И вот, в один паскудный весенний денек 1620-го года, доиграв пьесу, я уже направлялся за кулисы, когда услышал оклик: «Эй, Влюбленный!» Я обернулся. Теперь все меня звали «Влюбленный», хотя я совершенно не был влюблен. Это была моя роль, мое клеймо и проклятие до самых седин, пока не позволят надеть маску и стать кем-то еще. В общем, я обернулся. Из толпы навстречу мне вышел мужчина, очень элегантный, явно не простой пьяница, а с претензией. На нем была модная широкополая черная шляпа с пером и бархатный плащ в тон. В тот момент мы были даже похожи, если не считать дыр на моем линялом льняном плаще и венецианских кружев на его рукавах. «И какого черта это чудо в перьях забыло здесь, на темной, пропахшей испражнениями, улочке?» – думал я. Нет, разумеется, я думал намного грубее. Он галантно поклонился и представился. Француз-художник, Никколо Реньери. Там, в Риме, он произносил свое имя как бы на итальянский манер, но все равно с ударениями на последний слог. Среди толпы простых ремесленников и торговцев он выглядел крайне нелепо: смешной акцент, вычурные, как его кружевные рукава, манеры, и эта шляпа… Впрочем, меня это не особо удивило (мало ль дураков?), но в итоге я все равно смутился. Потому что он, как фокусник, взмахнул плащом, и в его руке появилась алая роза: «Это тебе». Я посмотрел на него вопросительно. «Почему я не могу выразить восхищение самому красивому актеру труппы? – спросил он, подняв бровь. – Пойдем, я хочу угостить тебя вином. Ты очень бледен».

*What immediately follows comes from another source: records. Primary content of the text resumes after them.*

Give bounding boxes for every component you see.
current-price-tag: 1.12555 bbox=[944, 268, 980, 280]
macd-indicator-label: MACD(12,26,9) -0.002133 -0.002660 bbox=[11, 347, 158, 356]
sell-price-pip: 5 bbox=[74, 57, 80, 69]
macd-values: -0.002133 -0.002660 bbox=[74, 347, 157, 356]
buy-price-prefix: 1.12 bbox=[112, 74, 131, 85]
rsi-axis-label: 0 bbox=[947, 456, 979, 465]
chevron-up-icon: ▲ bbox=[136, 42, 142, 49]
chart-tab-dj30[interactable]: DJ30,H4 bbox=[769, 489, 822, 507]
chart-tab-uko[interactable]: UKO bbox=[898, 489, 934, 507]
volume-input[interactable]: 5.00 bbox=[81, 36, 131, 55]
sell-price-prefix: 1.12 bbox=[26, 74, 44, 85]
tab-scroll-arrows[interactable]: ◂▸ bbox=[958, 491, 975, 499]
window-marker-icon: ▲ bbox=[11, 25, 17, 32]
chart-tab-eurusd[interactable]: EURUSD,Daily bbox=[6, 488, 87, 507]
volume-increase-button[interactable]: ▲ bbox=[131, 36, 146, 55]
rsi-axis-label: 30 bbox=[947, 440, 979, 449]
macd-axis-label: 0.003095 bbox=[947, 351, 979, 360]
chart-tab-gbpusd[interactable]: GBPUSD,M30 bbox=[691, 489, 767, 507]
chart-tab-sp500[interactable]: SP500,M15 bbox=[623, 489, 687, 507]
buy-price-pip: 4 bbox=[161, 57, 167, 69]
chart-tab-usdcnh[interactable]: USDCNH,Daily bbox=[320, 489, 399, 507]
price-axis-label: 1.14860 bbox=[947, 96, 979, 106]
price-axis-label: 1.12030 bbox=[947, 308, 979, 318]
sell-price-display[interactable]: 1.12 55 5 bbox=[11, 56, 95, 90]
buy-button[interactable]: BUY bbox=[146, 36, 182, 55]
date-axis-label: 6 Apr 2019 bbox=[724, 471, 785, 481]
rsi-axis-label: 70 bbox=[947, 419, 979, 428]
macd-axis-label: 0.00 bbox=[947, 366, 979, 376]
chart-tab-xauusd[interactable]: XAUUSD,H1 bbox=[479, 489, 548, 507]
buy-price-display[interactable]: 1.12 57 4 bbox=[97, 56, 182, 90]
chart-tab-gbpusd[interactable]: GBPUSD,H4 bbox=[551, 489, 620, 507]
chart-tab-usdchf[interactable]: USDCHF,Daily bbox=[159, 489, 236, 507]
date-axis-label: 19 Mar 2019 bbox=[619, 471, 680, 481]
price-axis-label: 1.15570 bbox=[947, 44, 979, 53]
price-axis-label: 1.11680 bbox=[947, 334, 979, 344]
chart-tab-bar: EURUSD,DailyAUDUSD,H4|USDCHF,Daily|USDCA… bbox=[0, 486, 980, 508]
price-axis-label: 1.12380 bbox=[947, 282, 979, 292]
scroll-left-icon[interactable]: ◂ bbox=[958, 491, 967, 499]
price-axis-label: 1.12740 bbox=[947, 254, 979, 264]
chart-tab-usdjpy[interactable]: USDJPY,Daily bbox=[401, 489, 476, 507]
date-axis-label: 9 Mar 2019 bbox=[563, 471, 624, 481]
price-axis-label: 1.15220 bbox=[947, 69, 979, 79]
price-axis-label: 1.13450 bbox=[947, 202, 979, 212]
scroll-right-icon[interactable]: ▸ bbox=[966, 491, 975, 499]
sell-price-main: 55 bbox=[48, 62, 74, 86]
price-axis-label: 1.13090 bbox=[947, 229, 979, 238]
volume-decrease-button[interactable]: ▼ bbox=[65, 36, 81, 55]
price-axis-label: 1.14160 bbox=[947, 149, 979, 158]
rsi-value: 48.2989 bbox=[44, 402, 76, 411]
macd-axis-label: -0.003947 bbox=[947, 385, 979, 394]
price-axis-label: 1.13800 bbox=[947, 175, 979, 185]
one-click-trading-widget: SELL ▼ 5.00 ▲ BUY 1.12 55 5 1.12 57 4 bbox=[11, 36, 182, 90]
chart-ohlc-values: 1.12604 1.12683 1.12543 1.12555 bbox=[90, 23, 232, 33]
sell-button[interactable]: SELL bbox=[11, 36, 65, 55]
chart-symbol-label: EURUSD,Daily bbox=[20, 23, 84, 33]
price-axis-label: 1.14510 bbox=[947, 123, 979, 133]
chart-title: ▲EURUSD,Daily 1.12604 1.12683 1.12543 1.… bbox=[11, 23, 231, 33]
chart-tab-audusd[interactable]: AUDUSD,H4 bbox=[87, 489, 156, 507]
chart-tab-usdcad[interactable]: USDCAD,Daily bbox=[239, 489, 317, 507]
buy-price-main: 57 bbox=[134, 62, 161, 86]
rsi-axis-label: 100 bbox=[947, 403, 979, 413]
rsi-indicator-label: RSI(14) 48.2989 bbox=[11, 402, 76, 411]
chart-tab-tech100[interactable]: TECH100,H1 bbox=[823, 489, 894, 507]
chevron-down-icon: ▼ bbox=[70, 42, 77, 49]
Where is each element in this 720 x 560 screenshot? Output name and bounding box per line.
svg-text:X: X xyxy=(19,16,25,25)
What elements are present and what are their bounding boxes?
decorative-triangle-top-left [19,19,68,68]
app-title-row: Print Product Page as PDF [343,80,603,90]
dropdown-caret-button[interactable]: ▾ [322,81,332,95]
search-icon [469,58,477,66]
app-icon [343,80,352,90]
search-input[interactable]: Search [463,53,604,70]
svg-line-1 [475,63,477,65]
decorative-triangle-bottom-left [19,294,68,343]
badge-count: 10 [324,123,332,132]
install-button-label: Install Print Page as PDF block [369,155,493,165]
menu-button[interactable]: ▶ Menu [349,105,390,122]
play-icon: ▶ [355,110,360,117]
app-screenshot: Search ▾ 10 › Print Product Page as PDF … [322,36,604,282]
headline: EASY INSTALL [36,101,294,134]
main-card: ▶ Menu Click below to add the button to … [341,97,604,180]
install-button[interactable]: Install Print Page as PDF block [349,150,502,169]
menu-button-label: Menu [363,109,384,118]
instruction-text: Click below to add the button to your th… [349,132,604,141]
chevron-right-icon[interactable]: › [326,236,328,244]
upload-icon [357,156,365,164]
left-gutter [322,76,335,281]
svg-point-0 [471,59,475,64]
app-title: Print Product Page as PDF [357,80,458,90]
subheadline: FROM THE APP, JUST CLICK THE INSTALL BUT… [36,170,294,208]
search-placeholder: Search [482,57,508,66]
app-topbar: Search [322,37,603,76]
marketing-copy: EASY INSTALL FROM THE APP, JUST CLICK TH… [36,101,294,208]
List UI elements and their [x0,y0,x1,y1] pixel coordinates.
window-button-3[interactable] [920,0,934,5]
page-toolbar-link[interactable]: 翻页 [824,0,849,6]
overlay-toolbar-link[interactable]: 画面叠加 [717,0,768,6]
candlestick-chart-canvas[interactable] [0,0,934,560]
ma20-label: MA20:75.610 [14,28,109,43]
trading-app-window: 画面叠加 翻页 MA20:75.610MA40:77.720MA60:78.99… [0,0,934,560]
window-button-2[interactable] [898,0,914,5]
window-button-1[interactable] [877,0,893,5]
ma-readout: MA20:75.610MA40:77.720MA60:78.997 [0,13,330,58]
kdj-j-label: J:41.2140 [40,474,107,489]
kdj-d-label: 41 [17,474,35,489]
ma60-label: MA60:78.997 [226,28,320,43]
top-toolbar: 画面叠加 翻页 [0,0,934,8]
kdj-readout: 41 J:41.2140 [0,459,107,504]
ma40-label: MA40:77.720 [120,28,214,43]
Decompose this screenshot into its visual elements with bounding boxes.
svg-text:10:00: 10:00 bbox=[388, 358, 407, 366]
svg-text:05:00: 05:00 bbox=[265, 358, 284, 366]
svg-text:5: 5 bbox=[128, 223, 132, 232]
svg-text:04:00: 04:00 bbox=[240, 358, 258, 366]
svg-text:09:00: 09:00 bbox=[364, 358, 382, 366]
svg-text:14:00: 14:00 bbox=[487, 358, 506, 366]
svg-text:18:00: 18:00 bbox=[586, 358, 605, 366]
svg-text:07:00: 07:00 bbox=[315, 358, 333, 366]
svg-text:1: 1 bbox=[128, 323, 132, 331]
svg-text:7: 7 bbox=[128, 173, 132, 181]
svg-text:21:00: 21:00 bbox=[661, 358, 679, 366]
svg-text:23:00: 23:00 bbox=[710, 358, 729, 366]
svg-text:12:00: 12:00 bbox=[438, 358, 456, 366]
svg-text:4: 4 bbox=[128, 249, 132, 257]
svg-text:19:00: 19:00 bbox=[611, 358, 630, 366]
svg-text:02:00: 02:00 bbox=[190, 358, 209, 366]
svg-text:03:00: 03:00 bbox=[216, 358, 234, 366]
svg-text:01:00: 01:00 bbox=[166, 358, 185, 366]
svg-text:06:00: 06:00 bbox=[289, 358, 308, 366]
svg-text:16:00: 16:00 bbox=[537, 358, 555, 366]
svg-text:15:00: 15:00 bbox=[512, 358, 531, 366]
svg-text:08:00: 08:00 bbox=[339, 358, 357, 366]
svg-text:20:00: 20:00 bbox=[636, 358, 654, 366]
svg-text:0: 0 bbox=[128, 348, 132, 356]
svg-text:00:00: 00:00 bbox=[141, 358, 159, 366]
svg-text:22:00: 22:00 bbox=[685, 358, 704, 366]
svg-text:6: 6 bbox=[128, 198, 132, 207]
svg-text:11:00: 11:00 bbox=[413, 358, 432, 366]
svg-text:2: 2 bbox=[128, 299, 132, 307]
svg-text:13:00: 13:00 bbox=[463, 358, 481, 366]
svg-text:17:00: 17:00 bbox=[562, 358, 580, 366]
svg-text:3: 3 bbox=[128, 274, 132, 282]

Я никогда не опасался за свою жизнь. Мне было нечего терять. Я был никем и нигде. Просто играл отведенную мне роль, чтобы заработать кусок хлеба. Я не привык долго обдумывать свои поступки. Если мне говорили «пойдем», то я шел. Бывало, что потом приходилось убегать, сверкая пятками, но это было даже весело. Судьба берегла наивного мальчишку, всегда берегла, и теперь, когда этот странный тип сказал «пойдем», я пошел с ним.